首先，从本地队列中找 goroutine，如果找不到则进入全局队列找，这里如果看 gp := globrunqget(pp, 0) 可能会觉得疑惑，从全局队列中拿 goroutine 为什么要把 P 传进去，我们看这个函数在做什么：

// Try get a batch of G's from the global runnable queue.

// sched.lock must be held.											// 注释说的挺清晰了，把全局队列的 goroutine 放到 P 的本地队列

func globrunqget(pp *p, max int32) *g {

	assertLockHeld(&sched.lock)										

	if sched.runqsize == 0 {

		return nil

	}

	n := sched.runqsize/gomaxprocs + 1								// 全局队列是线程共享的，这里要除 gomaxprocs 平摊到每个线程绑定的 P

	if n > sched.runqsize {

		n = sched.runqsize											// 执行到这里，说明 gomaxprocs == 1

	}

	if max > 0 && n > max {

		n = max

	}

	if n > int32(len(pp.runq))/2 {

		n = int32(len(pp.runq)) / 2									// 如果 n 比本地队列长度的一半要长，则 n == len(P.runq)/2

	}

	sched.runqsize -= n												// 全局队列长度减 n，准备从全局队列中拿 n 个 goroutine 到 P 中

	gp := sched.runq.pop()											// 把全局队列队头的 goroutine 拿出来，这个 goroutine 是要返回的 goroutine

	n--																// 拿出了一个队头的 goroutine，这里 n 要减 1

	for ; n > 0; n-- {

		gp1 := sched.runq.pop()										// 循环拿全局队列中的 goroutine 出来

		runqput(pp, gp1, false)										// 将拿出的 goroutine 放到全局队列中

	}

	return gp

}

调用 globrunqget 说明本地队列没有 goroutine 要从全局队列拿，那么就可以把全局队列中的 goroutine 放到 P 中，提高了全局队列 goroutine 的优先级。

如果全局队列也没找到 goroutine，在从 network poller 找，如果 network poller 也没找到，则准备进入自旋，从别的线程的 P 那里偷活干。

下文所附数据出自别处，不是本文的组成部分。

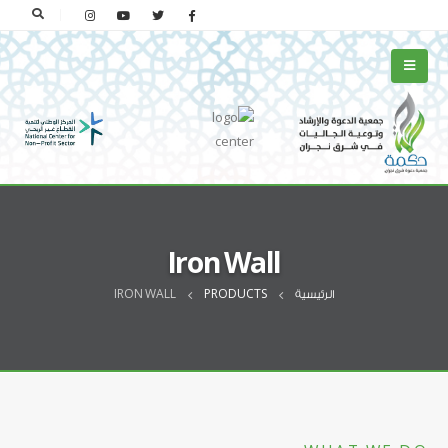
Iron Wall
الرئيسية
PRODUCTS
IRON WALL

我们看线程是怎么偷活的：

// stealWork attempts to steal a runnable goroutine or timer from any P.

//

// If newWork is true, new work may have been readied.

//

// If now is not 0 it is the current time. stealWork returns the passed time or

// the current time if now was passed as 0.

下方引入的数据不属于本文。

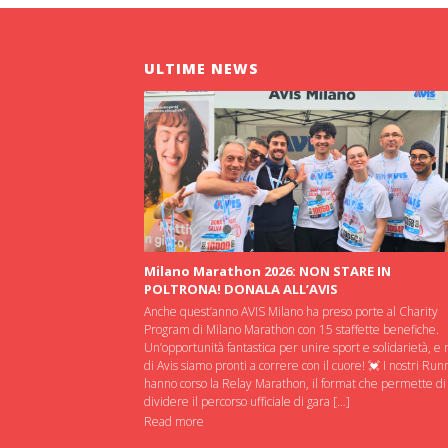
ULTIME NEWS
Milano Marathon 2026: NON STARE IN
POLTRONA! DONALA ALL’AVIS
Anche quest’anno AVIS Milano ha preso porte al Charity
Program di Milano Marathon con 15 staffette benefiche.
Un’opportunità fantastica per unire sport e solidarietà, e 
di Avis siamo pronti a correre con il cuore! 💓 I nostri Run
hanno corso la Relay Marathon, il format che permette di
dividere il percorso ufficiale di gara […]
Read more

func stealWork(now int64) (gp *g, inheritTime bool, rnow, pollUntil int64, newWork bool) {

	pp := getg().m.p.ptr()																// pp 是当前线程绑定的 P

	ranTimer := false

	const stealTries = 4																// 线程偷四次，每次都要随机循环一遍所有 P

	for i := 0; i < stealTries; i++ {

		stealTimersOrRunNextG := i == stealTries-1

		for enum := stealOrder.start(fastrand()); !enum.done(); enum.next() {			// 为保证偷的随机性，随机开始偷 P。随机开始，后面每个 P 都可以轮到

			...

			p2 := allp[enum.position()]													// 从 allp 中获取 P

			if pp == p2 {

				continue																// 如果获取的是当前线程绑定的 P，则继续循环下一个 P

			}

			...

			// Don't bother to attempt to steal if p2 is idle.

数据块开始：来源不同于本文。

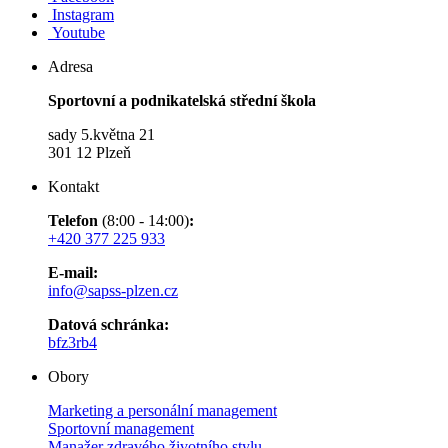
Instagram
Youtube
Adresa
Sportovní a podnikatelská střední škola
sady 5.května 21
301 12 Plzeň
Kontakt
Telefon
(8:00 - 14:00)
:
+420 377 225 933
E-mail:
info@sapss-plzen.cz​​​​​​
Datová schránka:
bfz3rb4
Obory
Marketing a personální management
Sportovní management
Manažer zdravého životního stylu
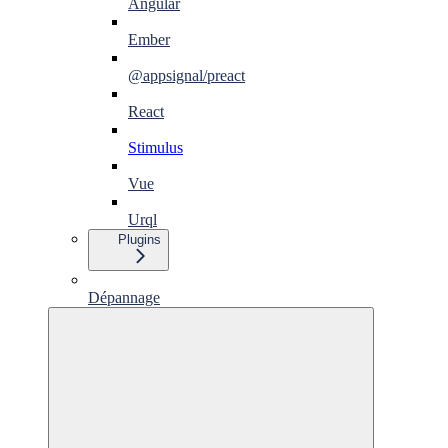
Angular
Ember
@appsignal/preact
React
Stimulus
Vue
Urql
Plugins
Dépannage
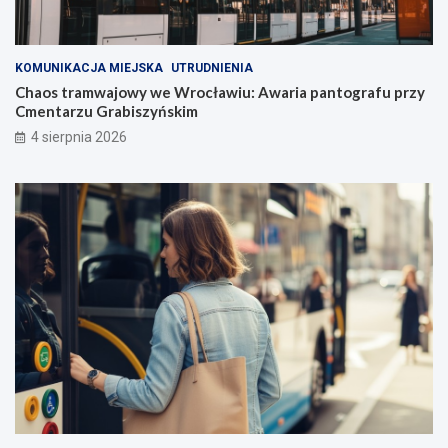
KOMUNIKACJA MIEJSKA
UTRUDNIENIA
Chaos tramwajowy we Wrocławiu: Awaria pantografu przy
Cmentarzu Grabiszyńskim
4 sierpnia 2026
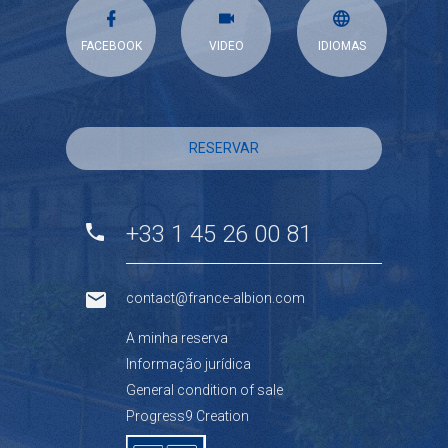
FACEBOOK
VIDEO
IDIOMAS
RESERVAR
+33 1 45 26 00 81
contact@france-albion.com
A minha reserva
Informação jurídica
General condition of sale
Progress9 Creation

			if !idlepMask.read(enum.position()) {										// 判断拿到的 P 是不是 idle 状态，如果是，表明 P 还没有 goroutine，跳过它，偷下一家

				if gp := runqsteal(pp, p2, stealTimersOrRunNextG); gp != nil {			// P 不是 idle，调用 runqsteal 偷它！

					return gp, false, now, pollUntil, ranTimer

				}

			}

		}

	}

	// No goroutines found to steal. Regardless, running a timer may have

	// made some goroutine ready that we missed. Indicate the next timer to

	// wait for.

	return nil, false, now, pollUntil, ranTimer

}

线程随机的偷一个可偷的 P，偷 P 的实现在 runqsteal，查看 runqsteal 怎么偷的：

// Steal half of elements from local runnable queue of p2

// and put onto local runnable queue of p.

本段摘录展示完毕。